The Newark Museum of Art, the largest art and education institution in New Jersey, recently received two significant grants that will allow it to support essential operations.
The grants, issued by the National Endowment for the Humanities (NEH) and the New Jersey Council for the Humanities (NJCH) respectively, are part of a new program that distributes CARES (Coronavirus Aid, Relief, and Economic Security) Act funding to cultural nonprofits affected by the coronavirus pandemic. The grant funding will allow the Museum to retain staff and enhance its digital public programming on humanities-related subjects.
“We deeply appreciate this critical funding as The Newark Museum of Art, and a majority of our peer institutions, are grappling with the widespread impact this public health crisis has had on our operations and financial health, said Linda C. Harrison, Director and CEO of the Newark Museum of Art. “These grants will allow us to sustain jobs among our Museum family as we prepare for our reopening this fall.”
U.S. Senator Cory Booker, former mayor of Newark, provided a letter in support of the Museum’s grant application to the NEH highlighting the institution as an important economic engine for the greater Newark community that employs more than 200 staff, provides job training for up to 60 student interns each year, and attracts cultural consumers to Newark’s resurgent downtown.
“The Newark Museum of Art is the largest museum in New Jersey, and has been an essential cultural anchor for the City of Newark and the entire region for more than a century,” Senator Booker wrote. “This funding will increase the Museum’s capacity to address the growing public demand for humanities-related virtual public programming, not only during the current pandemic, but also in the future.”

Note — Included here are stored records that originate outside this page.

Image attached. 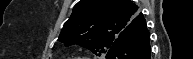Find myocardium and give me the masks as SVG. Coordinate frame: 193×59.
<instances>
[{
	"label": "myocardium",
	"mask_w": 193,
	"mask_h": 59,
	"mask_svg": "<svg viewBox=\"0 0 193 59\" xmlns=\"http://www.w3.org/2000/svg\"><path fill=\"white\" fill-rule=\"evenodd\" d=\"M74 59H89V58L82 57V58H74Z\"/></svg>",
	"instance_id": "myocardium-1"
}]
</instances>
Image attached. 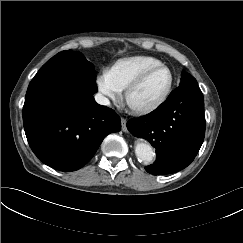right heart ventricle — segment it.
Returning <instances> with one entry per match:
<instances>
[{"mask_svg":"<svg viewBox=\"0 0 243 243\" xmlns=\"http://www.w3.org/2000/svg\"><path fill=\"white\" fill-rule=\"evenodd\" d=\"M161 64V61L150 56H133L117 60L109 69L114 85L123 91L145 69Z\"/></svg>","mask_w":243,"mask_h":243,"instance_id":"e07e8e85","label":"right heart ventricle"}]
</instances>
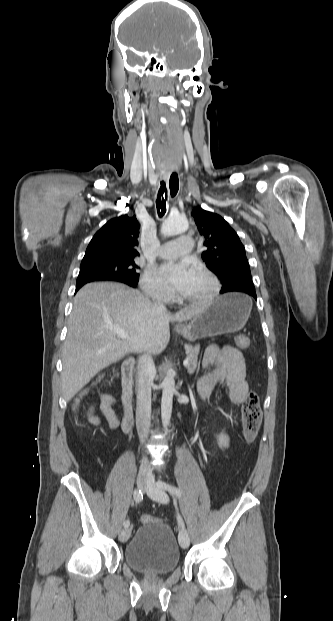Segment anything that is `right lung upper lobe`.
I'll return each instance as SVG.
<instances>
[{"label":"right lung upper lobe","instance_id":"1","mask_svg":"<svg viewBox=\"0 0 333 621\" xmlns=\"http://www.w3.org/2000/svg\"><path fill=\"white\" fill-rule=\"evenodd\" d=\"M140 225L135 216L109 220L90 241L83 259L135 257Z\"/></svg>","mask_w":333,"mask_h":621}]
</instances>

In June, the NEH announced that $40 million in supplemental funding would go directly to the 56 state and jurisdictional humanities councils to support local cultural nonprofits and educational programming affected by the coronavirus, all as part of the $2.2 trillion CARES Act economic stabilization plan appropriated by the U.S. Congress.

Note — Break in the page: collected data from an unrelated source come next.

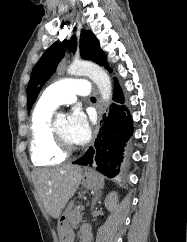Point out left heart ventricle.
<instances>
[{
	"label": "left heart ventricle",
	"mask_w": 187,
	"mask_h": 242,
	"mask_svg": "<svg viewBox=\"0 0 187 242\" xmlns=\"http://www.w3.org/2000/svg\"><path fill=\"white\" fill-rule=\"evenodd\" d=\"M55 127L57 130L58 135L62 139V141L67 146H73V144L70 142L66 135V128H67V119L65 117H59L55 120Z\"/></svg>",
	"instance_id": "obj_1"
}]
</instances>
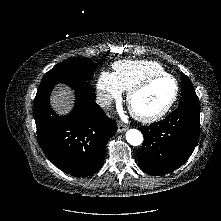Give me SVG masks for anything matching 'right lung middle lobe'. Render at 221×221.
Returning a JSON list of instances; mask_svg holds the SVG:
<instances>
[{
	"label": "right lung middle lobe",
	"instance_id": "obj_1",
	"mask_svg": "<svg viewBox=\"0 0 221 221\" xmlns=\"http://www.w3.org/2000/svg\"><path fill=\"white\" fill-rule=\"evenodd\" d=\"M96 64L85 59H69L52 68L41 85H55L56 83H71L77 80H90L94 75Z\"/></svg>",
	"mask_w": 221,
	"mask_h": 221
}]
</instances>
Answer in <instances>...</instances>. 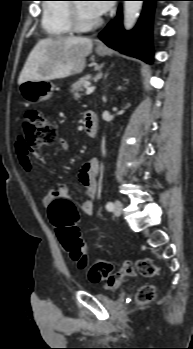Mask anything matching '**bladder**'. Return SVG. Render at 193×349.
<instances>
[{
    "label": "bladder",
    "mask_w": 193,
    "mask_h": 349,
    "mask_svg": "<svg viewBox=\"0 0 193 349\" xmlns=\"http://www.w3.org/2000/svg\"><path fill=\"white\" fill-rule=\"evenodd\" d=\"M95 296L99 299V300H107L109 299V294L105 293V292H100V293H96Z\"/></svg>",
    "instance_id": "bladder-1"
}]
</instances>
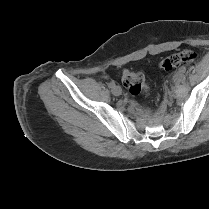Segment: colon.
<instances>
[{"instance_id": "colon-1", "label": "colon", "mask_w": 209, "mask_h": 209, "mask_svg": "<svg viewBox=\"0 0 209 209\" xmlns=\"http://www.w3.org/2000/svg\"><path fill=\"white\" fill-rule=\"evenodd\" d=\"M194 58L195 55L191 50H183L162 59L159 66L163 70L168 71L182 64L191 63ZM122 83L131 95H147L150 91V86L144 74L140 72L129 69L123 70Z\"/></svg>"}]
</instances>
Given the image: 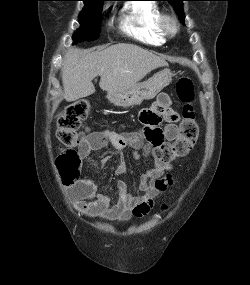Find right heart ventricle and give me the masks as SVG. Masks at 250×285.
Returning a JSON list of instances; mask_svg holds the SVG:
<instances>
[{
    "instance_id": "e07e8e85",
    "label": "right heart ventricle",
    "mask_w": 250,
    "mask_h": 285,
    "mask_svg": "<svg viewBox=\"0 0 250 285\" xmlns=\"http://www.w3.org/2000/svg\"><path fill=\"white\" fill-rule=\"evenodd\" d=\"M160 15L161 10L154 2L148 0L131 2L122 9V31L141 43L159 46L165 41L157 25Z\"/></svg>"
}]
</instances>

“Over the past few months we have witnessed tremendous financial distress at cultural organizations across the country, which have been compelled to furlough staff, cancel programs, and reduce operations to make up for revenue shortfalls caused by the pandemic,” said NEH Chairman Jon Parrish Peede.
“We have a longstanding history of running successful grant programs for public humanities organizations, and we know well the remarkable cultural and historical organizations that serve this state’s communities,” said NJCH Executive Director Carin Berkowitz. “We are honored to contribute to their recovery by administering this emergency grant program. This public health crisis has left no sector untouched and our hope is that this funding provides some much-needed relief to our nonprofit program and project partners.”
NEH CARES grants were awarded across all 50 states, and the District of Columbia, to support essential operations at more than 300 cultural institutions across the country.